Additional investigation is needed to determine the incidence and the etiologies of thrombocytopenia post vaccination. In our opinion, the benefit-risk balance remains in favour of vaccination for patients with primary immune thrombocytopenia. A systematic control of platelet count seven days after vaccination could be proposed.

Funding information

No specific funding was received from any bodies in the public, commercial or not-for-profit sectors to carry out the work described in this manuscript.

Author contributions

QS and LT designed the paper.

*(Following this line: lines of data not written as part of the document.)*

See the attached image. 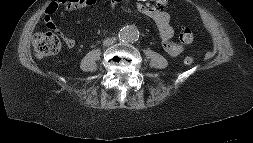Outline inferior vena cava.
<instances>
[{"mask_svg":"<svg viewBox=\"0 0 253 143\" xmlns=\"http://www.w3.org/2000/svg\"><path fill=\"white\" fill-rule=\"evenodd\" d=\"M115 41H116L115 38H107V39H105V40L103 41V45H104V46H110V45L114 44Z\"/></svg>","mask_w":253,"mask_h":143,"instance_id":"1","label":"inferior vena cava"}]
</instances>
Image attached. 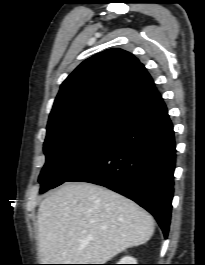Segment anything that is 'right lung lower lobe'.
<instances>
[{
	"label": "right lung lower lobe",
	"instance_id": "right-lung-lower-lobe-1",
	"mask_svg": "<svg viewBox=\"0 0 205 265\" xmlns=\"http://www.w3.org/2000/svg\"><path fill=\"white\" fill-rule=\"evenodd\" d=\"M173 125L160 98L124 123L109 144L67 181L116 191L149 211L168 236L176 157Z\"/></svg>",
	"mask_w": 205,
	"mask_h": 265
}]
</instances>
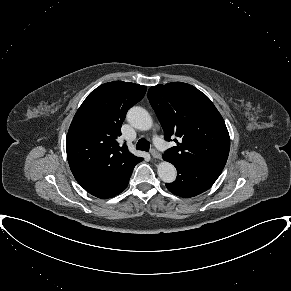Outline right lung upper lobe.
Instances as JSON below:
<instances>
[{
  "instance_id": "cb5924a9",
  "label": "right lung upper lobe",
  "mask_w": 291,
  "mask_h": 291,
  "mask_svg": "<svg viewBox=\"0 0 291 291\" xmlns=\"http://www.w3.org/2000/svg\"><path fill=\"white\" fill-rule=\"evenodd\" d=\"M147 87L115 81L105 83L84 100L66 138L70 169L77 182L98 198H110L128 185L133 168L143 158L120 146L121 126L130 107Z\"/></svg>"
}]
</instances>
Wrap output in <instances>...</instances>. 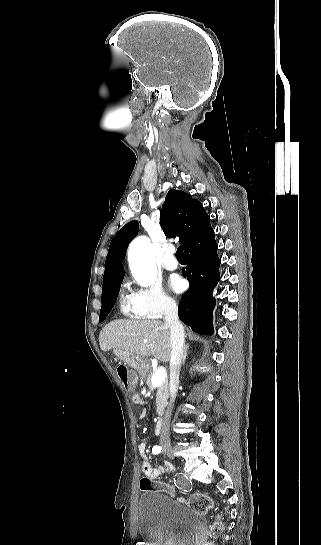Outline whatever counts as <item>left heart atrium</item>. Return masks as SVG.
I'll list each match as a JSON object with an SVG mask.
<instances>
[{
	"instance_id": "1",
	"label": "left heart atrium",
	"mask_w": 321,
	"mask_h": 545,
	"mask_svg": "<svg viewBox=\"0 0 321 545\" xmlns=\"http://www.w3.org/2000/svg\"><path fill=\"white\" fill-rule=\"evenodd\" d=\"M168 286L172 291L178 293L184 289V282L179 276L172 275L168 279Z\"/></svg>"
}]
</instances>
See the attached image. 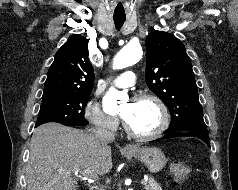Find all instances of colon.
Wrapping results in <instances>:
<instances>
[{
  "label": "colon",
  "mask_w": 238,
  "mask_h": 190,
  "mask_svg": "<svg viewBox=\"0 0 238 190\" xmlns=\"http://www.w3.org/2000/svg\"><path fill=\"white\" fill-rule=\"evenodd\" d=\"M170 172L173 176V179L176 182L181 183L189 177L191 173V167L185 162L175 161L170 166Z\"/></svg>",
  "instance_id": "5ec220e1"
}]
</instances>
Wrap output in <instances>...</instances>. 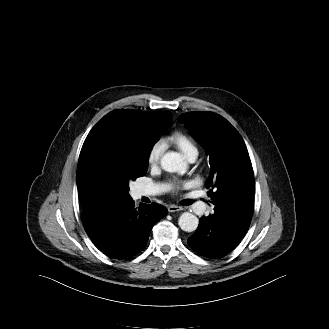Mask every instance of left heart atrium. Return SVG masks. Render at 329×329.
<instances>
[{
	"instance_id": "1",
	"label": "left heart atrium",
	"mask_w": 329,
	"mask_h": 329,
	"mask_svg": "<svg viewBox=\"0 0 329 329\" xmlns=\"http://www.w3.org/2000/svg\"><path fill=\"white\" fill-rule=\"evenodd\" d=\"M170 187L172 190H176L178 188V184L177 183H171Z\"/></svg>"
}]
</instances>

QS wrote the first draft of the paper with input from ML, ÉH and LT. All the authors revised the manuscript and approved the final form.

Conflicts of interest

The authors declare no conflicts of interest.

Patient consent statement

The patients had been informed beforehand in their letters of consultation that unless they expressed an objection, their medical data could be used in an anonymous form for medical publications. No objections were expressed by any of the included patients.